‘Fictional Father’ by Joe Ollmann – Sonny Side Up

‘Fictional Father’, a graphic novel, by Joe Ollmann    (2021) – 192 pages


Whereas other publishers’ comics are loud and violent and repetitive with their endless stockpile of superheroes and super-villains, the Montreal, Canada publishing house Drawn and Quarterly produces comics and graphic novels that are subtle, moody, nuanced, and human. These are graphic novels that could actually qualify as fiction and literature.

‘Fictional Father’ is about a cartoonist who is very famous and beloved for his daily comic strip ‘Sonny Side Up’ which features an adoring father and his little boy, but in real life the cartoonist is actually a terrible father.

The critics of the comic strip say, “Who knew that the relationship of a father and son could be so dog-gone funny? And heartfelt?”, yet the real cartoonist father locks himself up in his home office and never has any time for his kid.

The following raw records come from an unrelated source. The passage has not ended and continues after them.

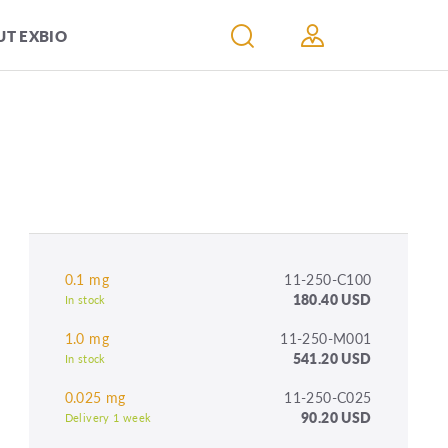
T EXBIO
0.1 mg
11-250-C100
180.40 USD
In stock
1.0 mg
11-250-M001
541.20 USD
In stock
0.025 mg
11-250-C025
90.20 USD
Delivery 1 week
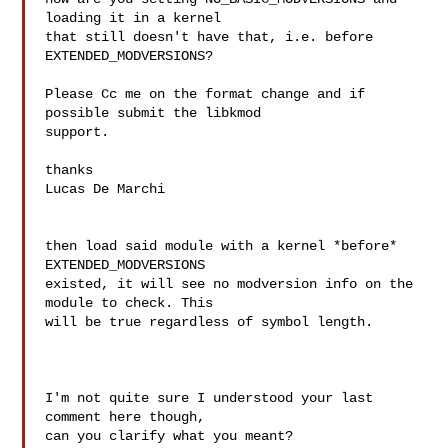
loading it in a kernel

that still doesn't have that, i.e. before 
EXTENDED_MODVERSIONS?

Please Cc me on the format change and if 
possible submit the libkmod

support.

thanks

Lucas De Marchi

then load said module with a kernel *before* 
EXTENDED_MODVERSIONS

existed, it will see no modversion info on the 
module to check. This

will be true regardless of symbol length.

I'm not quite sure I understood your last 
comment here though,

can you clarify what you meant?
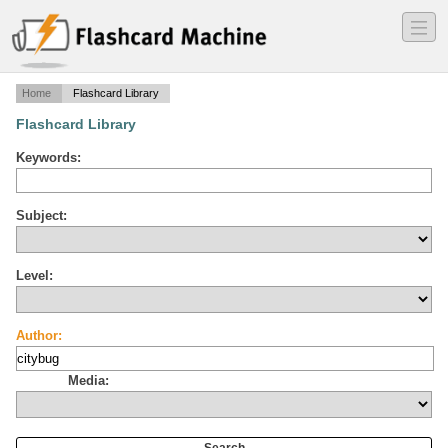
―
―
―
Home
Flashcard Library
Flashcard Library
Keywords:
Subject:
Level:
Author:
Media:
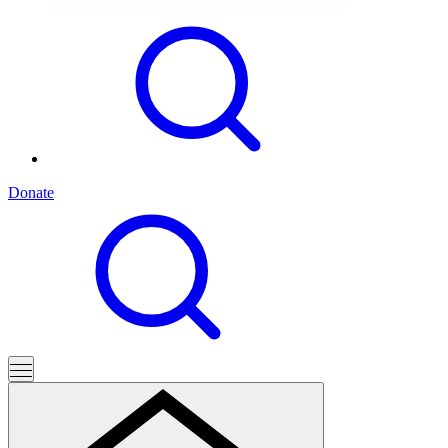
Donate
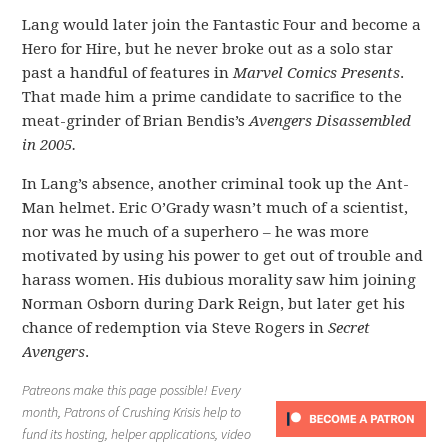
Lang would later join the Fantastic Four and become a
Hero for Hire, but he never broke out as a solo star
past a handful of features in
Marvel Comics Presents
.
That made him a prime candidate to sacrifice to the
meat-grinder of Brian Bendis’s
Avengers Disassembled
in 2005.
In Lang’s absence, another criminal took up the Ant-
Man helmet. Eric O’Grady wasn’t much of a scientist,
nor was he much of a superhero – he was more
motivated by using his power to get out of trouble and
harass women. His dubious morality saw him joining
Norman Osborn during Dark Reign, but later get his
chance of redemption via Steve Rogers in
Secret
Avengers
.
Patreons make this page possible! Every
month, Patrons of Crushing Krisis help to
fund its hosting, helper applications, video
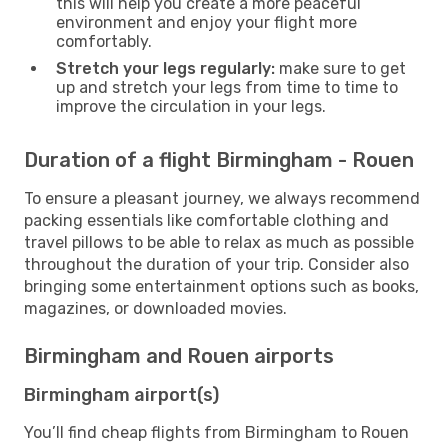
this will help you create a more peaceful
environment and enjoy your flight more
comfortably.
Stretch your legs regularly:
make sure to get
up and stretch your legs from time to time to
improve the circulation in your legs.
Duration of a flight Birmingham - Rouen
To ensure a pleasant journey, we always recommend
packing essentials like comfortable clothing and
travel pillows to be able to relax as much as possible
throughout the duration of your trip. Consider also
bringing some entertainment options such as books,
magazines, or downloaded movies.
Birmingham and Rouen airports
Birmingham airport(s)
You’ll find cheap flights from Birmingham to Rouen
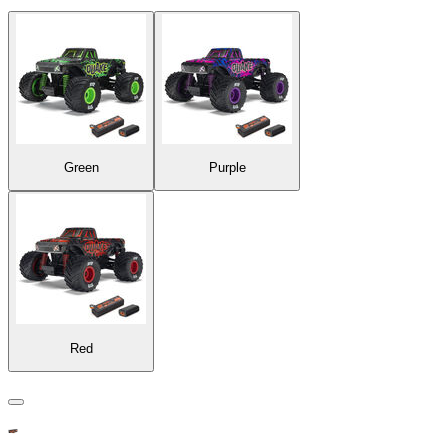
Green
Purple
Red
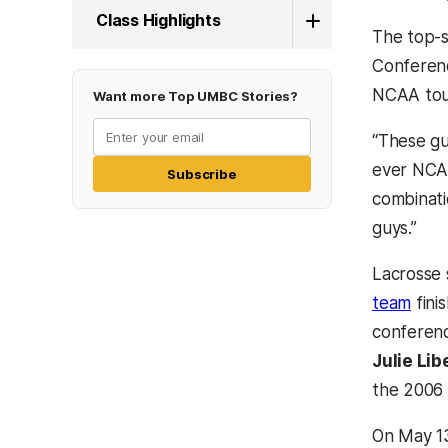
Class Highlights
The top-s
Conferenc
NCAA tour
Want more Top UMBC Stories?
“These gu
ever NCAA
Subscribe
combinati
guys.”
Lacrosse 
team
fini
conferenc
Julie Lib
the 2006 
On May 13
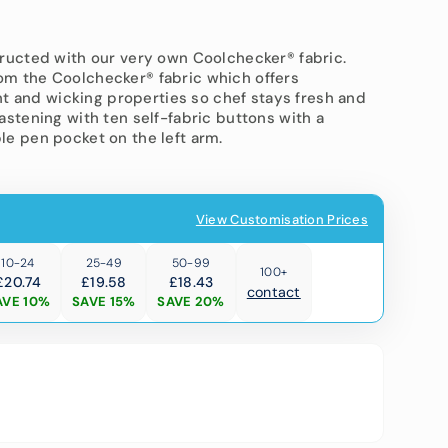
 Trousers
tructed with our very own Coolchecker® fabric.
om the Coolchecker® fabric which offers
T-Shirts
 and wicking properties so chef stays fresh and
astening with ten self-fabric buttons with a
le pen pocket on the left arm.
View Customisation Prices
Open
10-24
25-49
50-99
100+
media
£20.74
£19.58
£18.43
2
contact
AVE 10%
SAVE 15%
SAVE 20%
in
gallery
view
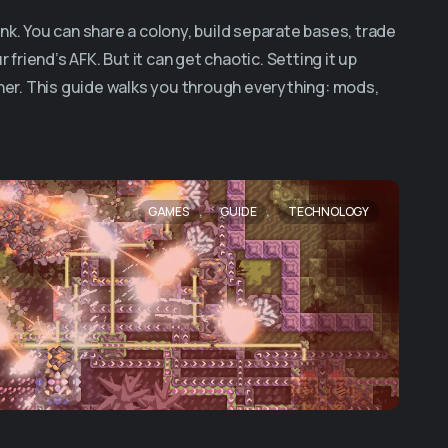
nk. You can share a colony, build separate bases, trade
 friend’s AFK. But it can get chaotic. Setting it up
er. This guide walks you through everything: mods,
,
,
GAMES
GUIDE
TECHNOLOGY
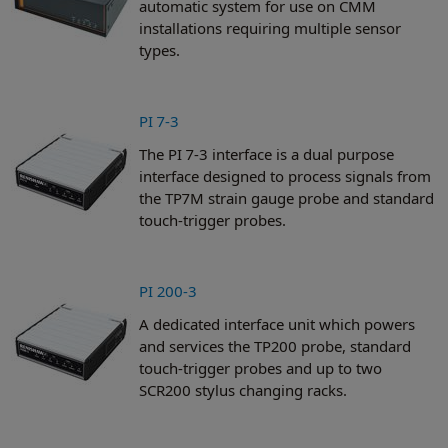
automatic system for use on CMM
installations requiring multiple sensor
types.
PI 7-3
The PI 7-3 interface is a dual purpose
interface designed to process signals from
the TP7M strain gauge probe and standard
touch-trigger probes.
PI 200-3
A dedicated interface unit which powers
and services the TP200 probe, standard
touch-trigger probes and up to two
SCR200 stylus changing racks.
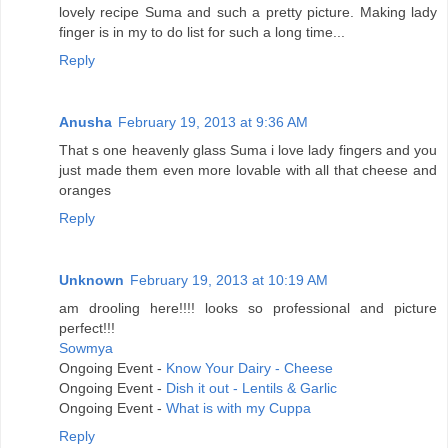
lovely recipe Suma and such a pretty picture. Making lady
finger is in my to do list for such a long time...
Reply
Anusha
February 19, 2013 at 9:36 AM
That s one heavenly glass Suma i love lady fingers and you
just made them even more lovable with all that cheese and
oranges
Reply
Unknown
February 19, 2013 at 10:19 AM
am drooling here!!!! looks so professional and picture
perfect!!!
Sowmya
Ongoing Event -
Know Your Dairy - Cheese
Ongoing Event -
Dish it out - Lentils & Garlic
Ongoing Event -
What is with my Cuppa
Reply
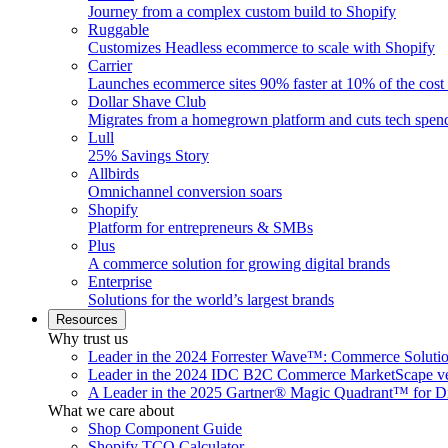
Journey from a complex custom build to Shopify
Ruggable
Customizes Headless ecommerce to scale with Shopify
Carrier
Launches ecommerce sites 90% faster at 10% of the cost
Dollar Shave Club
Migrates from a homegrown platform and cuts tech spe
Lull
25% Savings Story
Allbirds
Omnichannel conversion soars
Shopify
Platform for entrepreneurs & SMBs
Plus
A commerce solution for growing digital brands
Enterprise
Solutions for the world’s largest brands
Resources
Why trust us
Leader in the 2024 Forrester Wave™: Commerce Soluti
Leader in the 2024 IDC B2C Commerce MarketScape ve
A Leader in the 2025 Gartner® Magic Quadrant™ for D
What we care about
Shop Component Guide
Shopify TCO Calculator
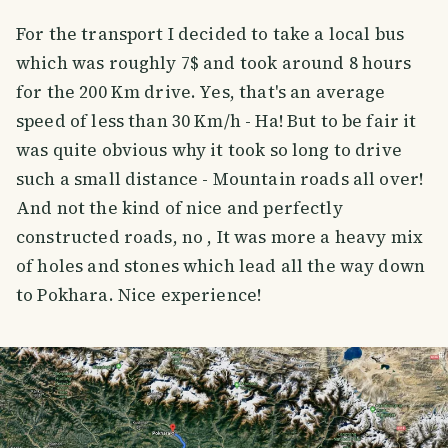
For the transport I decided to take a local bus
which was roughly 7$ and took around 8 hours
for the 200 Km drive. Yes, that's an average
speed of less than 30 Km/h - Ha! But to be fair it
was quite obvious why it took so long to drive
such a small distance - Mountain roads all over!
And not the kind of nice and perfectly
constructed roads, no , It was more a heavy mix
of holes and stones which lead all the way down
to Pokhara. Nice experience!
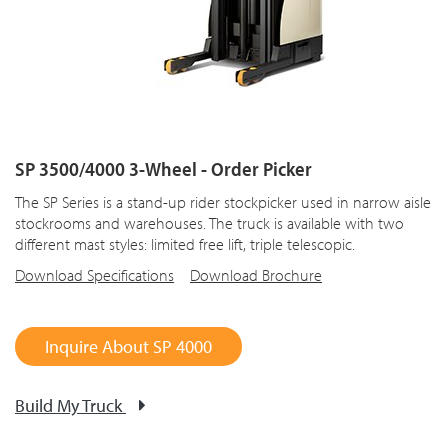
SP 3500/4000 3-Wheel - Order Picker
The SP Series is a stand-up rider stockpicker used in narrow aisle
stockrooms and warehouses. The truck is available with two
different mast styles: limited free lift, triple telescopic.
Download Specifications
Download Brochure
Inquire About SP 4000
Build My Truck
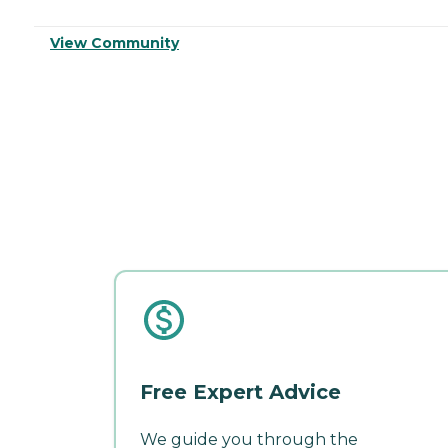
View Community
Free Expert Advice
We guide you through the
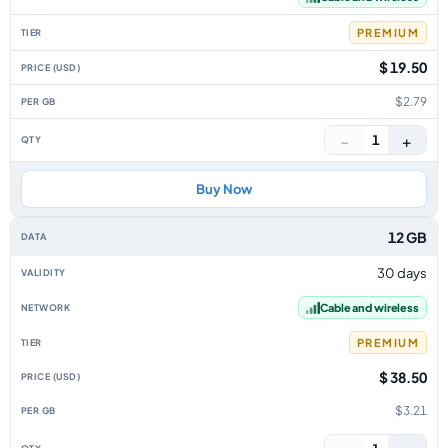
PREMIUM
$ 19.50
$2.79
−
+
1
Buy Now
12 GB
30 days
Cable and wireless
PREMIUM
$ 38.50
$3.21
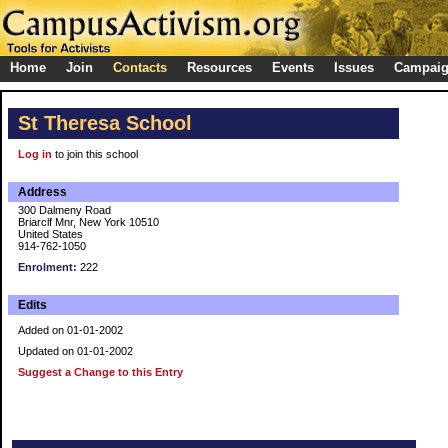
Home
Join
Contacts
Resources
Events
Issues
Campai
St Theresa School
Log in
to join this school
Address
300 Dalmeny Road
Briarclf Mnr, New York 10510
United States
914-762-1050
Enrolment:
222
Edits
Added on 01-01-2002
Updated on 01-01-2002
Suggest a Change to this Entry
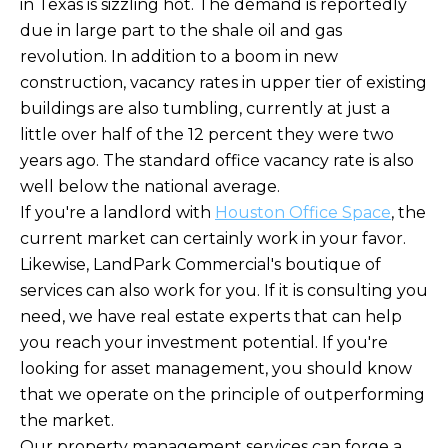
in Texas is sizzling hot. The demand is reportedly
due in large part to the shale oil and gas
revolution. In addition to a boom in new
construction, vacancy rates in upper tier of existing
buildings are also tumbling, currently at just a
little over half of the 12 percent they were two
years ago. The standard office vacancy rate is also
well below the national average.
If you're a landlord with
Houston Office Space
, the
current market can certainly work in your favor.
Likewise, LandPark Commercial's boutique of
services can also work for you. If it is consulting you
need, we have real estate experts that can help
you reach your investment potential. If you're
looking for asset management, you should know
that we operate on the principle of outperforming
the market.
Our property management services can forge a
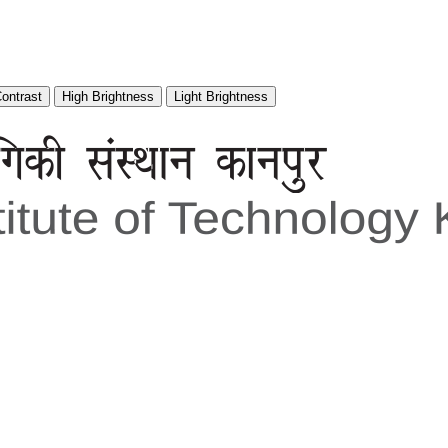
Contrast
High Brightness
Light Brightness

Along the way in this amusing story we get a lot of commentary on the state of the newspaper comic strip industry (not good) and the famous comic strips and their makers: Dennis the Menace by Hank Ketcham, Peanuts by Charles Schultz, the Family Circus by Bill Keane, Hi and Lois, Blondie, even Dilbert and others. Nobody reads newspapers anymore, so apparently the future is in graphic novels.

The son is grown up now, trying to make it as an artist (not a comic book artist), and living with his boyfriend James. There are all these unresolved issues from his childhood and from his parents that intrude. And then his father, the famous comic strip artist, dies. Should the son take over for his father and continue the daily comic strip ‘Sonny and Me’? He could do it, but should he?

His roommate and partner tells him,

It’s pathetic, fretting over how many Likes you get. Jesus, I’m embarrassed even saying “Likes…”

You’re a grown man, Cal. Are you really that desperate?”

‘Fictional Father’ is a fine example of the humor, the artwork, and the depth of story that can be achieved in the graphic novel. It has a cohesive plot, well-defined characters, vivid scene-setting, and at times is a laugh riot.